It was a history lesson wrapped up in a concert.
In his opening remarks at Musica Angelica’s Christmas concert Saturday night at the Beverly O’Neill Theater, music director Martin Haselböck contrasted how the holiday was celebrated 300 years ago with how we observe it today.
Back then, before monumental lighting displays and inflatable Santas, what joy and festivity there was to be had in the season came from candles in homes and cathedrals, and above all from the music. So Haselböck programmed music from the period that was, above all, joyful and festive.
One of the joys of Musica Angelica concerts, at least from where I sit, is watching concertmaster Ilia Korol’s face. He obviously loves this music, and gets a kick out of playing it. He beams at a particularly felicitous turn of phrase, and gives a sly smile at a clever compositional touch. He is continually moving and grooving to the music, and his enthusiasm is infectious. He’s also, by the way, a dazzling player.
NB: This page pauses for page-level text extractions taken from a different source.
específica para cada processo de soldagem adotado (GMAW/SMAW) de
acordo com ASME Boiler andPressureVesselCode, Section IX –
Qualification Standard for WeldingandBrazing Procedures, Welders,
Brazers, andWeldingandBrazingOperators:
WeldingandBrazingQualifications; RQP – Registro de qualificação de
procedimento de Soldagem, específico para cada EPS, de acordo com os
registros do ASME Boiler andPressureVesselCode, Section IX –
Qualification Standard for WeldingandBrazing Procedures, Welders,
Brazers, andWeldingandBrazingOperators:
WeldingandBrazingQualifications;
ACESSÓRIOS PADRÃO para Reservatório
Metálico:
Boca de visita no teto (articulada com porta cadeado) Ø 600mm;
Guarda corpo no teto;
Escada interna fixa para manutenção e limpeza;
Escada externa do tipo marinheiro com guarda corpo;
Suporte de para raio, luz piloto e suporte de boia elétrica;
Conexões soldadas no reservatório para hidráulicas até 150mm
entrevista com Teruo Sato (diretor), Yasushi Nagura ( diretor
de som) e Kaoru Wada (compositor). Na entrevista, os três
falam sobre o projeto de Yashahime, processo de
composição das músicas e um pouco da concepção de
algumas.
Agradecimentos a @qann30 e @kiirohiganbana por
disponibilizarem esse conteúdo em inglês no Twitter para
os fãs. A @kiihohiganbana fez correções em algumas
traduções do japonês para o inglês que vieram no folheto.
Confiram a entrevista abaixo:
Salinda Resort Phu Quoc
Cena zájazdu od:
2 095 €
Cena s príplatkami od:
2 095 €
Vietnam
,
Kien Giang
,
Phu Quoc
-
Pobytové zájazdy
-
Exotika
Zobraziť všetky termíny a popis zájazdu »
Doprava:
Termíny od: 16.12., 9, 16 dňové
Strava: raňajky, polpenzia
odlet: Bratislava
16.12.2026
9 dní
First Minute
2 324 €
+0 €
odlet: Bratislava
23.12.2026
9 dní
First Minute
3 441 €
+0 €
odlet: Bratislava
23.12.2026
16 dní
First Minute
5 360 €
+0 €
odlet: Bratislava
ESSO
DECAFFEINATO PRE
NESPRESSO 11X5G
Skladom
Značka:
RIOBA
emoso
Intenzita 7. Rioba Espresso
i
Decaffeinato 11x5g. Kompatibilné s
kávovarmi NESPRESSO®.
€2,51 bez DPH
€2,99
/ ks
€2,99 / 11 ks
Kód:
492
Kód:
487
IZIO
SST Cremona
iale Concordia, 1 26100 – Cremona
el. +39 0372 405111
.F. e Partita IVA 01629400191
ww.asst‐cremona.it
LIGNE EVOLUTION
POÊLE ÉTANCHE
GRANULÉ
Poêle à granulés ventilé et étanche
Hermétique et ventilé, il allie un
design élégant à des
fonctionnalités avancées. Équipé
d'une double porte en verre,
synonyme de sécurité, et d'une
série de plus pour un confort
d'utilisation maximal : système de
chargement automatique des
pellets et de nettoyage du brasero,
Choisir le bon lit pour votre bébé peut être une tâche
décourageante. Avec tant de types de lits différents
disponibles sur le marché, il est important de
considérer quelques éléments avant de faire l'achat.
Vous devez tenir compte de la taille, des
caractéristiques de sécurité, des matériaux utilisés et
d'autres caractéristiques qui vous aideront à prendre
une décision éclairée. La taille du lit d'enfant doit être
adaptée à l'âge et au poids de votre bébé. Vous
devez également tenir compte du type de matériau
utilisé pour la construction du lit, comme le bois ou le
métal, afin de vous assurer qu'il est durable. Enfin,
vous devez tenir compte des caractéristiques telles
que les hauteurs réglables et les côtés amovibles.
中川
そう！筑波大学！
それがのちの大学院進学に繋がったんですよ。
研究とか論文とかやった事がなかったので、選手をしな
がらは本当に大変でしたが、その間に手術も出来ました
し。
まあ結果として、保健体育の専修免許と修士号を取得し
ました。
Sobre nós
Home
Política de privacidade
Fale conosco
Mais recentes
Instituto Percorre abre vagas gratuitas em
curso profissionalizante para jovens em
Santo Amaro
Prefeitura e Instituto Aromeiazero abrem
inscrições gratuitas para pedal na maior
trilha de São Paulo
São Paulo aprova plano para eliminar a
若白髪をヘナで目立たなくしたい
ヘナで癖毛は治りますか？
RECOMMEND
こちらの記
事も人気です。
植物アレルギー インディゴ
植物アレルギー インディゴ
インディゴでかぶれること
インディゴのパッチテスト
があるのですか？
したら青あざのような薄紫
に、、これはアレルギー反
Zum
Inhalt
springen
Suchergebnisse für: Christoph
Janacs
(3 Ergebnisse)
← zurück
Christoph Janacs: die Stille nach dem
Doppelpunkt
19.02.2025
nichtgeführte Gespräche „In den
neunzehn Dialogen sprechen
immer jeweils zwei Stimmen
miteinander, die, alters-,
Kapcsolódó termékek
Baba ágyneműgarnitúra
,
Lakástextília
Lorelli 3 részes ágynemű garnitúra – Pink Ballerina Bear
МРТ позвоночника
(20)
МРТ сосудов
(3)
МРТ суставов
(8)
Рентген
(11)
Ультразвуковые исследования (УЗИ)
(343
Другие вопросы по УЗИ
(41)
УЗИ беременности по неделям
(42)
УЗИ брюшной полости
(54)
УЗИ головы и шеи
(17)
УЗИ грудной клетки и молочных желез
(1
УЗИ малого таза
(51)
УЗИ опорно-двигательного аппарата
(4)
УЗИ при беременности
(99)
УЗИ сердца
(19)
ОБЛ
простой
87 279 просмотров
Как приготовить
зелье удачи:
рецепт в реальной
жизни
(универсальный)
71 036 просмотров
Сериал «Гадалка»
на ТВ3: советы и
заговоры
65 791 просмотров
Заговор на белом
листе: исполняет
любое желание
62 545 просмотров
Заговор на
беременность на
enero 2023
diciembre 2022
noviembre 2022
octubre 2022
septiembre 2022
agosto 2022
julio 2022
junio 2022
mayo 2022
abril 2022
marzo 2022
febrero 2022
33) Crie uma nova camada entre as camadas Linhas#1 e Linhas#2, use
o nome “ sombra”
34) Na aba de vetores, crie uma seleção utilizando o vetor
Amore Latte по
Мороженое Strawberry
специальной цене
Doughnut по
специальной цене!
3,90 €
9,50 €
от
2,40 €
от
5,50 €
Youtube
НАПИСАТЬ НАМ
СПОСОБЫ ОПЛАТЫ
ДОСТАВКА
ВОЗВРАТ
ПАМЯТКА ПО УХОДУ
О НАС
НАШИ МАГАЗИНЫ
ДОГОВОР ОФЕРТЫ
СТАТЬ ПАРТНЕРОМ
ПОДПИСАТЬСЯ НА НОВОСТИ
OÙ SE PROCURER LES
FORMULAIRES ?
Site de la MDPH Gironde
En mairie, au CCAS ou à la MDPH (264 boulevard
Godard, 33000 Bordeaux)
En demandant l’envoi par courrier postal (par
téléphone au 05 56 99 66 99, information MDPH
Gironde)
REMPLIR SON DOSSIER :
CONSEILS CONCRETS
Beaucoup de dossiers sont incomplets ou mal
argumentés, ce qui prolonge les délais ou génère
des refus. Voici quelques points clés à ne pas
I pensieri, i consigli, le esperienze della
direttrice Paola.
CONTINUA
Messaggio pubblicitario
Now to the concert. The one piece that was actually Christmas music, Arcangelo Corelli’s Christmas Concerto, is a little gem. Probably performed on Christmas Eve 1690 and possible composed years before, the piece is one of a set, Op. 6, that is seen as Corelli’s crowning achievement. And the performance was exemplary. Not as complex as Bach’s, or as florid as Handel’s, Corelli’s music is tuneful, direct, and beautifully crafted, demanding the most flawless execution. This it got, from soloists Korol, principal second Janet Strauss, and cellist Alexa Hayne-Pilon, as well as from the string ensemble, led by Haselböck from the harpsichord.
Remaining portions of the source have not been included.